YOUR GOAL
Your copy should begin with the line containing "d je onder de", end with the line containing "воздействиям. Штукатурка Церезит", match the listing below exactly, and contain no pictures.

• • •

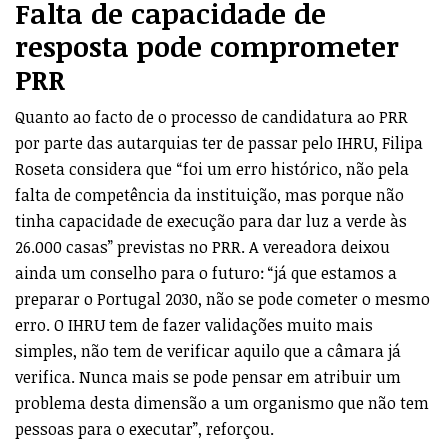
Falta de capacidade de
resposta pode comprometer
PRR
Quanto ao facto de o processo de candidatura ao PRR
por parte das autarquias ter de passar pelo IHRU, Filipa
Roseta considera que “foi um erro histórico, não pela
falta de competência da instituição, mas porque não
tinha capacidade de execução para dar luz a verde às
26.000 casas” previstas no PRR. A vereadora deixou
ainda um conselho para o futuro: “já que estamos a
preparar o Portugal 2030, não se pode cometer o mesmo
erro. O IHRU tem de fazer validações muito mais
simples, não tem de verificar aquilo que a câmara já
verifica. Nunca mais se pode pensar em atribuir um
problema desta dimensão a um organismo que não tem
pessoas para o executar”, reforçou.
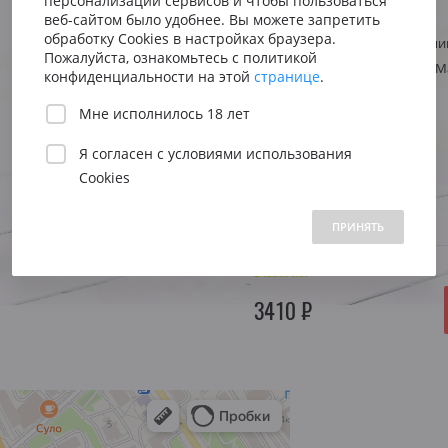
персонализации сервисов и чтобы пользоваться
Сицилия
Испания
Австрия
Виноград
Серсиаль
веб-сайтом было удобнее. Вы можете запретить
Венето
Риоха
обработку Cookies в настройках браузера.
Стиль
Крепленое, пи
Вена
Пожалуйста, ознакомьтесь с политикой
Регион
Португалия, 
Пьемонт
Приорат
конфиденциальности на этой
странице
.
Южна
Мне исполнилось 18 лет
Нижн
Объем:
1.0 л.
Я согласен с
условиями использования
Cookies
Год:
—
 1500 до 2500 ₽
от 2500 до 5000 ₽
свыше 5000 ₽
ПРИНЯТЬ
В НАЛИЧИИ
3410 ₽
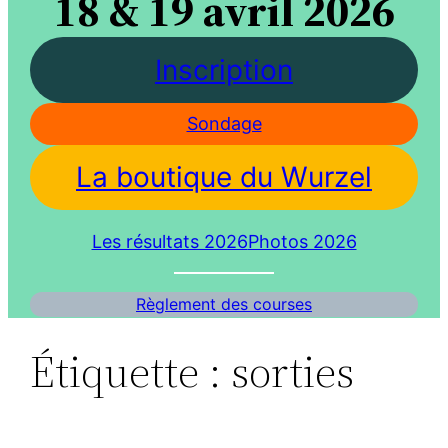
18 & 19 avril 2026
Inscription
Sondage
La boutique du Wurzel
Les résultats 2026
Photos 2026
Règlement des courses
Étiquette :
sorties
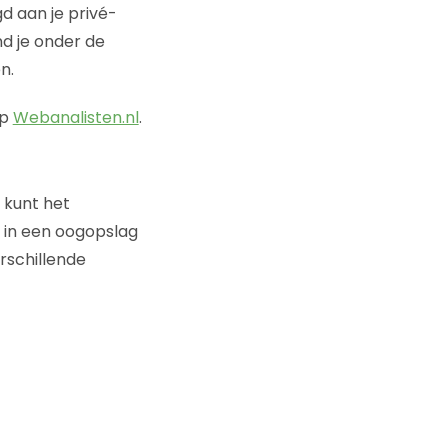
d aan je privé-
d je onder de
n.
op
Webanalisten.nl
.
e kunt het
t in een oogopslag
rschillende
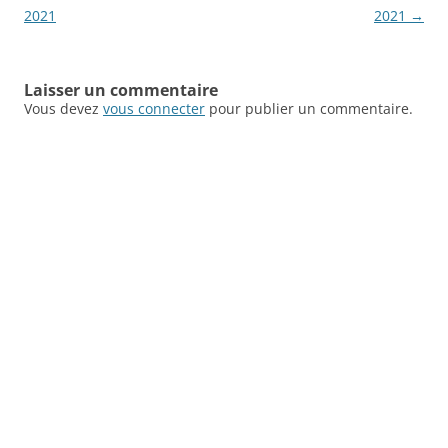
des
2021
2021
→
articles
Laisser un commentaire
Vous devez
vous connecter
pour publier un commentaire.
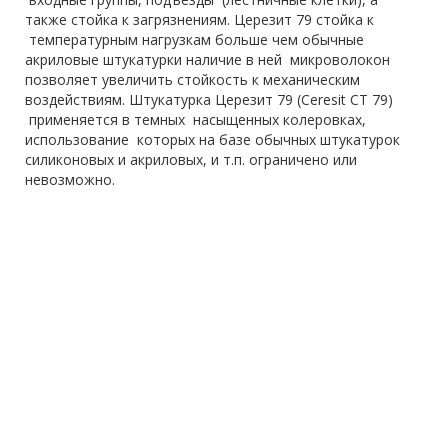
также стойка к загрязнениям. Церезит 79 стойка к
температурным нагрузкам больше чем обычные
акриловые штукатурки наличие в ней микроволокон
позволяет увеличить стойкость к механическим
воздействиям. Штукатурка Церезит 79 (Ceresit CT 79)
применяется в темных насыщенных колеровках,
использование которых на базе обычных штукатурок
силиконовых и акриловых, и т.п. ограничено или
невозможно.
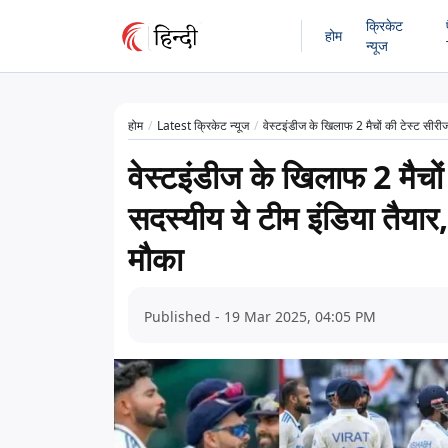
क्रिकेट
होम
न्यूज
होम
Latest क्रिकेट न्यूज
वेस्टइंडीज के खिलाफ 2 मैचों की टेस्ट सीर
वेस्टइंडीज के खिलाफ 2 मैचो
सदस्यीय ये टीम इंडिया तैया
मौका
Published - 19 Mar 2025, 04:05 PM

• • •

RESULT
d je onder de
n.
op
Webanalisten.nl
.
e kunt het
t in een oogopslag
rschillende
des
2021
2021
→
articles
Laisser un commentaire
Vous devez
vous connecter
pour publier un commentaire.
также стойка к загрязнениям. Церезит 79 стойка к
температурным нагрузкам больше чем обычные
акриловые штукатурки наличие в ней микроволокон
позволяет увеличить стойкость к механическим
воздействиям. Штукатурка Церезит 79 (Ceresit CT 79)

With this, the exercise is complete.